I'll be keeping an eye out for enhancements. We have to renew our Datapower
licenses annually and are always on the look out for a replacement.

------
incognos
It is a nice solution but I am weary of anything that proxies my traffic.
Especially considering the legislative environment. I've been using Bearer
[[https://www.bearer.sh](https://www.bearer.sh)] which does not use proxy but
a library that hooks into the low level calls - It gives us a great view of
what is going on with our third party API calls.
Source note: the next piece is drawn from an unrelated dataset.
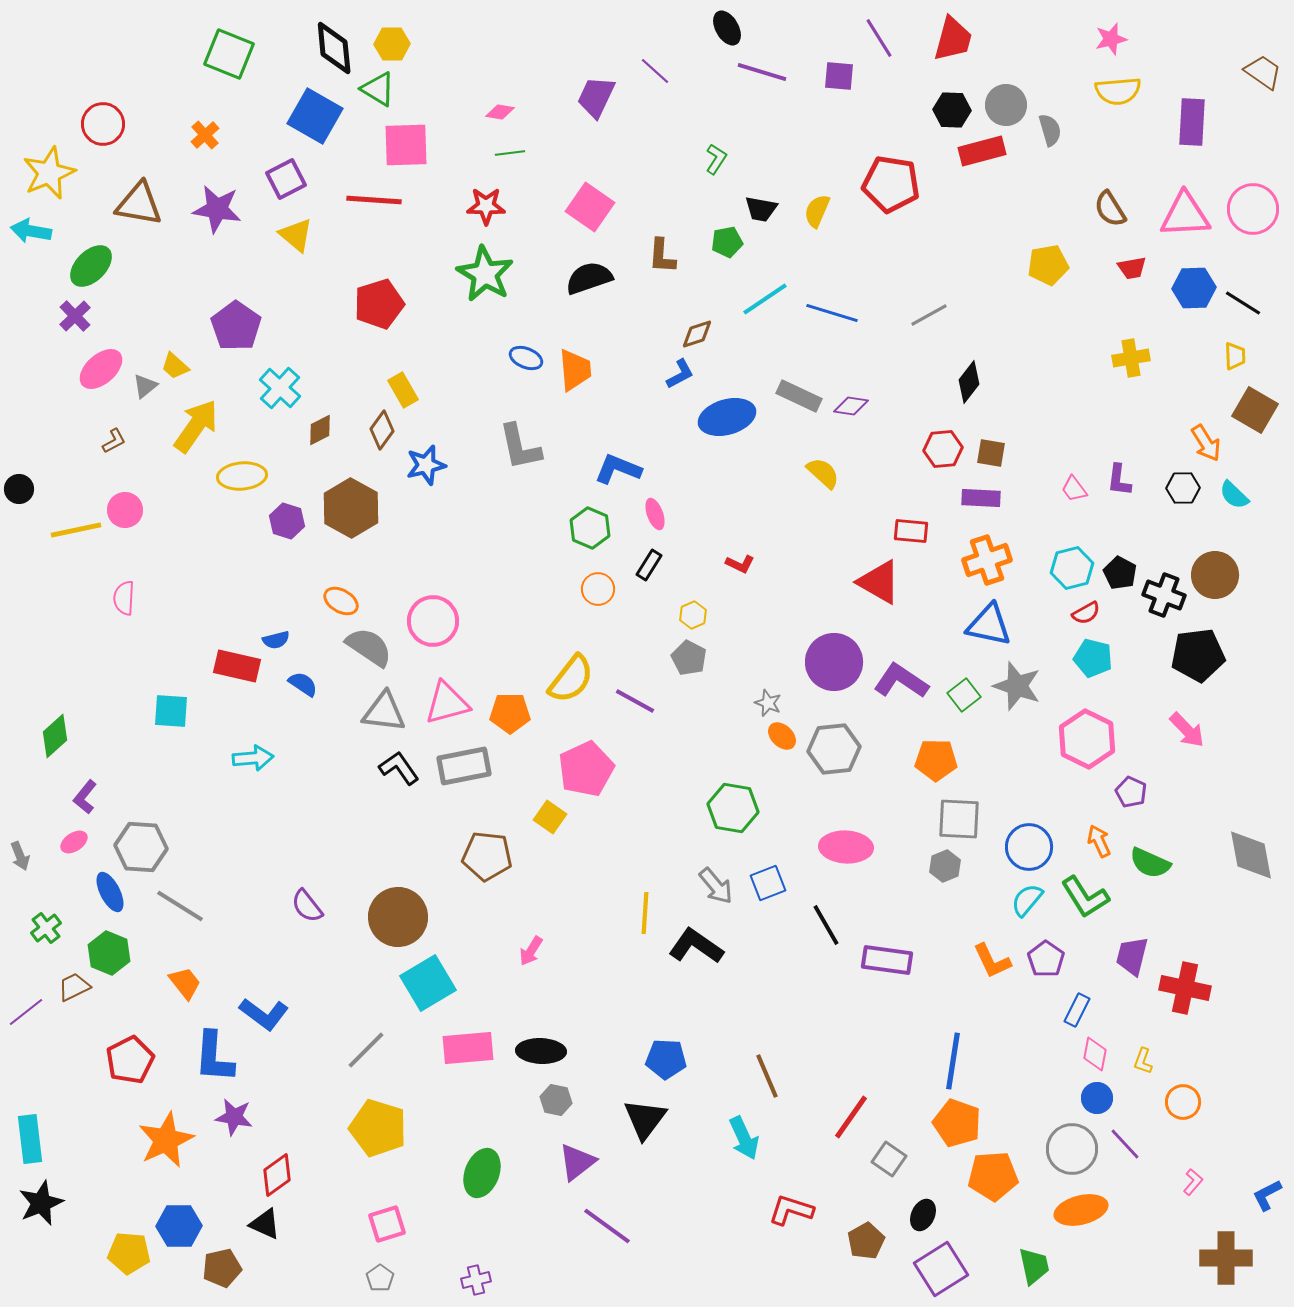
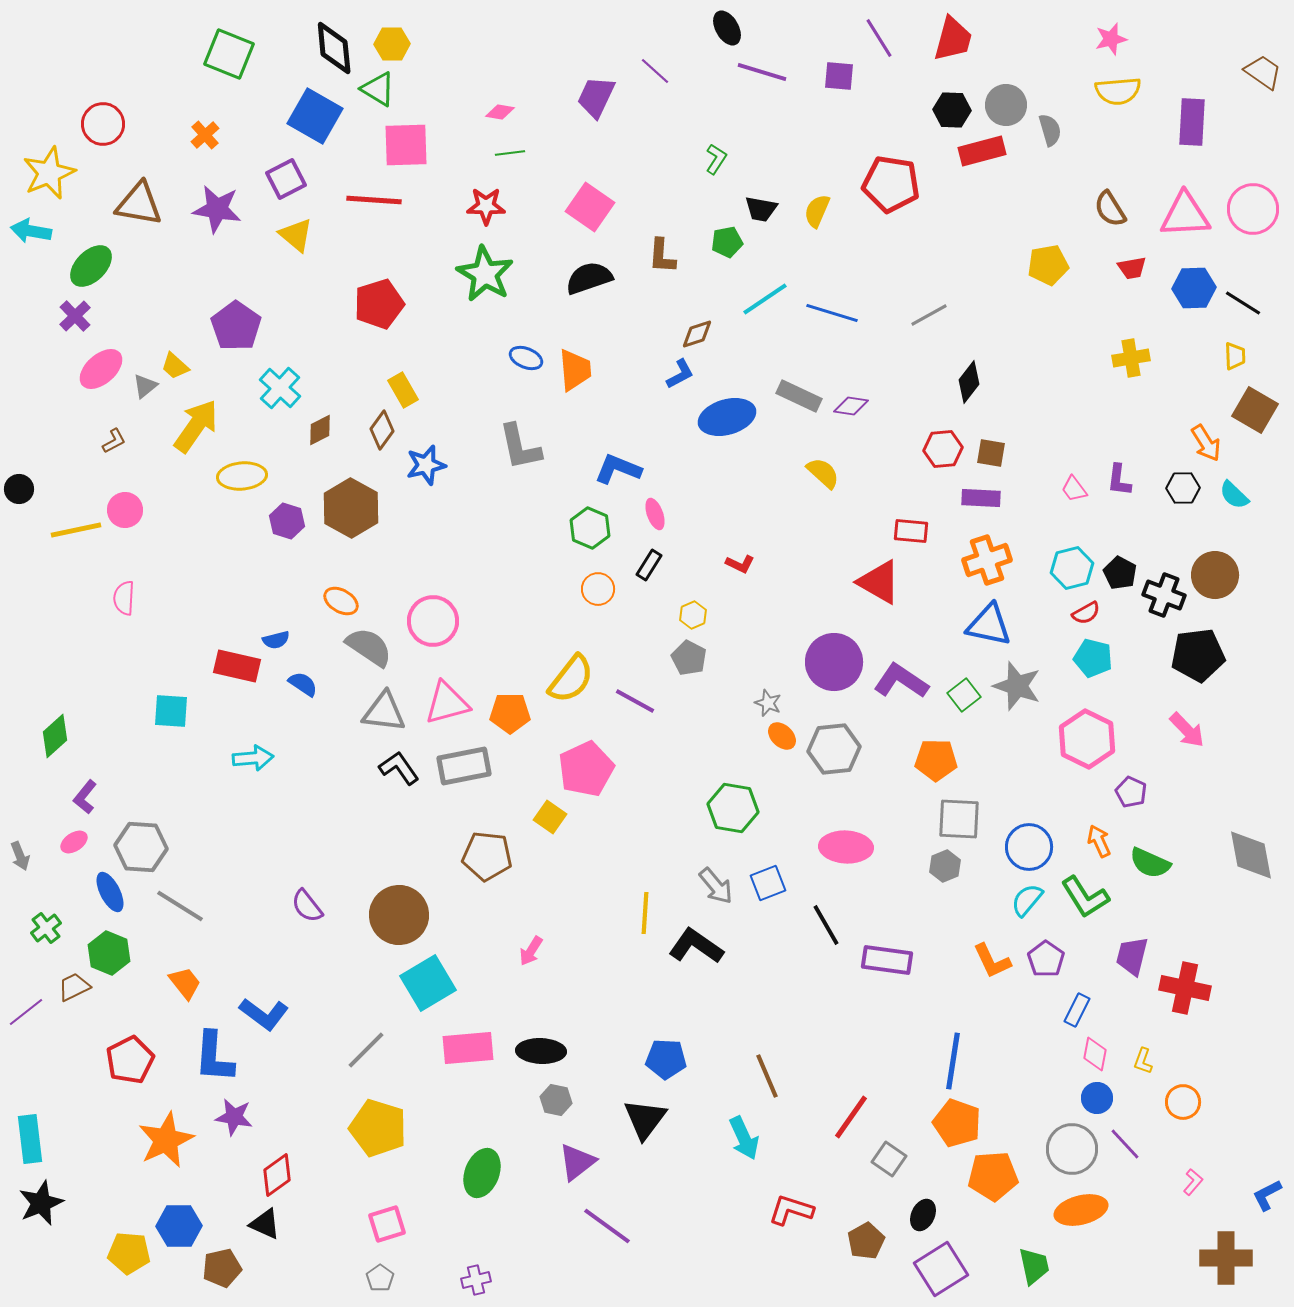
brown circle at (398, 917): moved 1 px right, 2 px up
You can filter out the calls
that do not interest you and separate Production from Staging etc... I did not
want to have to build the monitoring infra myself, not a core competency and
for the money, it is cheaper to use an external service over 5 years vs.
building in-house.

------
mc3
Hi I have two questions:

1\. How can I be sure sensitive date sent via the APIs is secure / private
etc?

2\. Is you reliability and availability 100%, because if I use you my app's
availability is now only as good as yours. We've been bitten by cascading
effects of outages of upstream cloud services, but something like this would
knockout everything I guess if it was down.

------
tonylucas
Have just signed up, was (yet again) looking for a solution like this for
monitoring outbound API calls. Look forward to trying it

------
sachinag
[https://cloud.ibm.com/catalog/services/api-
connect](https://cloud.ibm.com/catalog/services/api-connect) seems to do a lot
of this for free. Probably could also use the community version of Mulesoft:
[https://developer.mulesoft.com/mulesoft-products-and-
licensi...](https://developer.mulesoft.com/mulesoft-products-and-licensing)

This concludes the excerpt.